Hello,
My Web host has refused to help me with this, so I'm coming to the wise folks here for some help "black-box debugging". Here's an edited version of what I sent to them:
I have two (among other) domains at dreamhost:
1) thefigtrees.net 2) shouldivoteformccain.com
I noticed today that when I host a CGI script on #1, that by the time the CGI script runs, the HTTP GET query string passed to it as the QUERY_STRING environment variable has already been URL decoded. This is a problem because it then means that a standard CGI library (such as perl's CGI.pm) will try to split on ampersands and then decode the string itself. There are two potential problems with this:
1) the string is doubly-decoded, so if a value is submitted to the script such as "%2525", it will end up being treated as just "%" (decoded twice) rather than "%25" (decoded once)
2) (more common) if there is an ampersand in a value submitted, then it will get (properly) submitted as %26, but the QUERY_STRING env. variable will have it already decoded into an "&" and then the CGI library will improperly split the query string at that ampersand. This is a big problem!
The script at http://thefigtrees.net/test.cgi demonstrates this. It echoes back the environment variables it is called with. Navigating in a browser to:
http://thefigtrees.net/lee/test.cgi?x=y%26z
You can see that REQUEST_URI properly contains x=y%26z (unencoded) but that QUERY_STRING already has it decoded to x=y&z.
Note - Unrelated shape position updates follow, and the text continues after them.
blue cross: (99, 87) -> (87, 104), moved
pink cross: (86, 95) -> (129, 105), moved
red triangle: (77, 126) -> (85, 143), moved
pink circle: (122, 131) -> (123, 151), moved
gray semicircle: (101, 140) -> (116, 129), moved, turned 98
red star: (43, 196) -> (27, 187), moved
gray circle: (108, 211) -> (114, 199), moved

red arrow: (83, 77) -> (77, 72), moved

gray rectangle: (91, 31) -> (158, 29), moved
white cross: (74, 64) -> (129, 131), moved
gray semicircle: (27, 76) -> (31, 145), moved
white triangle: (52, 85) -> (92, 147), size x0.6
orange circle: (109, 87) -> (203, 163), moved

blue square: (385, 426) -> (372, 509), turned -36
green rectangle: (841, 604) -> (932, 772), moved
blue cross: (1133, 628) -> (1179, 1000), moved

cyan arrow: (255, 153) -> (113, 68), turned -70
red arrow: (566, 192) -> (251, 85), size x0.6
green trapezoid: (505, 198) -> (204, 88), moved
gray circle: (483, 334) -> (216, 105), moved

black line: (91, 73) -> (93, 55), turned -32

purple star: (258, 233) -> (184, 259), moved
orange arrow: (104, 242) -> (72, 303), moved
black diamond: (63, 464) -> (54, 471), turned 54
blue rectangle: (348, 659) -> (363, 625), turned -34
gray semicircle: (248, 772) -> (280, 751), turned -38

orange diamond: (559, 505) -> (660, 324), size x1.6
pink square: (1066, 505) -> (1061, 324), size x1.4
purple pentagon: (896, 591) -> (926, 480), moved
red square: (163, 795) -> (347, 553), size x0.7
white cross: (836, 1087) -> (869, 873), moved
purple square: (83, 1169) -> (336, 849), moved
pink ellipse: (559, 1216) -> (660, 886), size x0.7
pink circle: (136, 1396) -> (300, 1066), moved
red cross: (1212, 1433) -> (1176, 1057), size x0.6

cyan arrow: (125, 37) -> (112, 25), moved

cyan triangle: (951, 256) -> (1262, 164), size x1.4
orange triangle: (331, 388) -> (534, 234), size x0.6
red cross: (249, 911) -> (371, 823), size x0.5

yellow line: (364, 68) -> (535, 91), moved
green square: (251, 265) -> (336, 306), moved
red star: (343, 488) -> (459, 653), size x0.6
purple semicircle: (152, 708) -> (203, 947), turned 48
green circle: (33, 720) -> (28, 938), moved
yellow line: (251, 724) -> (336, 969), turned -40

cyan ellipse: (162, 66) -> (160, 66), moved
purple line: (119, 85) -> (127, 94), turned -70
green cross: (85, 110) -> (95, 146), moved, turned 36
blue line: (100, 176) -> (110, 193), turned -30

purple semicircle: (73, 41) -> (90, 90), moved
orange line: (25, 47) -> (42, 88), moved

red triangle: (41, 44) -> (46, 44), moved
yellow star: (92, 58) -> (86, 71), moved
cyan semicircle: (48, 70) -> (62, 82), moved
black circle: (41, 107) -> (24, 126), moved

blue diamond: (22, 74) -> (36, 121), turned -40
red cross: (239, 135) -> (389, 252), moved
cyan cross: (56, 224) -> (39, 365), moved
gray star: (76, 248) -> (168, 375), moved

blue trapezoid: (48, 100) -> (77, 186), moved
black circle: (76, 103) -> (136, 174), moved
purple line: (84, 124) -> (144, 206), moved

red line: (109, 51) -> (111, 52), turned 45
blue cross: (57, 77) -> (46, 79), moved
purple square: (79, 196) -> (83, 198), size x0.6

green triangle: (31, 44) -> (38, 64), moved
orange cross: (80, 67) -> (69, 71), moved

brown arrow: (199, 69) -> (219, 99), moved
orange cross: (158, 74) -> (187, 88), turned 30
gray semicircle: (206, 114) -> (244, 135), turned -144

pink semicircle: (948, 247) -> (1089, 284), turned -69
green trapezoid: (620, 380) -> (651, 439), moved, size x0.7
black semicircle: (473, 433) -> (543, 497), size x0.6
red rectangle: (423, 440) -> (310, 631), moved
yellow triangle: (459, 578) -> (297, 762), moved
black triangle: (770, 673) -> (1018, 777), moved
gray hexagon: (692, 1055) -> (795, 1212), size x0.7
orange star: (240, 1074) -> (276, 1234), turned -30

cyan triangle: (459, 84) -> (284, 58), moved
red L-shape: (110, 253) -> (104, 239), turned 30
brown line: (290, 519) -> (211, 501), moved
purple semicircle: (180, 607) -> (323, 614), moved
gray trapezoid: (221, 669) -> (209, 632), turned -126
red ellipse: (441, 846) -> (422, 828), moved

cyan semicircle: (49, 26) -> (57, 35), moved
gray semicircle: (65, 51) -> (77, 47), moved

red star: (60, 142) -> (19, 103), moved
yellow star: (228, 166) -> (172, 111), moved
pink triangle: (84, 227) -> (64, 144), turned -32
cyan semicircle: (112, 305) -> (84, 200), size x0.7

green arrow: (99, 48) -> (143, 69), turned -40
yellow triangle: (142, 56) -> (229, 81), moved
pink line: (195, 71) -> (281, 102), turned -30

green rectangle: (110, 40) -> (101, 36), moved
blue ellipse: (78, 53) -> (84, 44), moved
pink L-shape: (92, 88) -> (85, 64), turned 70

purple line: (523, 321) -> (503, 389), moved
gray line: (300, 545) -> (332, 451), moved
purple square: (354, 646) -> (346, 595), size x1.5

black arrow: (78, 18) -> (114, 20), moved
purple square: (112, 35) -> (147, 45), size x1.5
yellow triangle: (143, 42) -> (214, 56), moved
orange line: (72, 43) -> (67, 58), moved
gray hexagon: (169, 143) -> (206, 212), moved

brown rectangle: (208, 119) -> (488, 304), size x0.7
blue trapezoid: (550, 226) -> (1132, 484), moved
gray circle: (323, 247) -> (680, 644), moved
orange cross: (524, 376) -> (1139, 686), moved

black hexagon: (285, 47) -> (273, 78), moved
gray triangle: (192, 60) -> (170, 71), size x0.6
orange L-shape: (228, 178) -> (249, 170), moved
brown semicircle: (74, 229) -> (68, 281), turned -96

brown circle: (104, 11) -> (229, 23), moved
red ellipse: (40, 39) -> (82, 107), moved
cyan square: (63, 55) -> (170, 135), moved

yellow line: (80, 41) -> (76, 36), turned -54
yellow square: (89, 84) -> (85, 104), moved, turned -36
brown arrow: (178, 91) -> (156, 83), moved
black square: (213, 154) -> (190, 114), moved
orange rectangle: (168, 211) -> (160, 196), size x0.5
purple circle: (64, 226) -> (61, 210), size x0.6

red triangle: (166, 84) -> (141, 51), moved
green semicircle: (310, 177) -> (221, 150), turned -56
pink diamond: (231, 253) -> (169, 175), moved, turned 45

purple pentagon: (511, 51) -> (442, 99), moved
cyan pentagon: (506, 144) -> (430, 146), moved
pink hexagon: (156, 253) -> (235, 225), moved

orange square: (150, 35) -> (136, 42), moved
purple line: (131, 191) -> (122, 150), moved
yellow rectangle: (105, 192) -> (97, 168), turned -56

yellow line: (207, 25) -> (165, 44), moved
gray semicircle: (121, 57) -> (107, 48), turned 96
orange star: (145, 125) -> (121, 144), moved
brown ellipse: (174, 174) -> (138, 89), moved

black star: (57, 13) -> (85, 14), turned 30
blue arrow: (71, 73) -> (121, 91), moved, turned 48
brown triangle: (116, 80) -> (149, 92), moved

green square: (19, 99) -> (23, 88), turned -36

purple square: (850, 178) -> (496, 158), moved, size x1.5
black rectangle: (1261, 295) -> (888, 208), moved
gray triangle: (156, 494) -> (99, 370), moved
If I repeat the test at domain #2 ( http://www.shouldivoteformccain.com/test.cgi?x=y%26z ) I see that the QUERY_STRING remains undecoded, so that CGI.pm then splits and decodes correctly.
I tried disabling my .htaccess files on both to make sure that was not the problem, and saw no difference.
Could anyone speculate on potential causes of this, since my Web host seems unwilling to help me?
thanks, Lee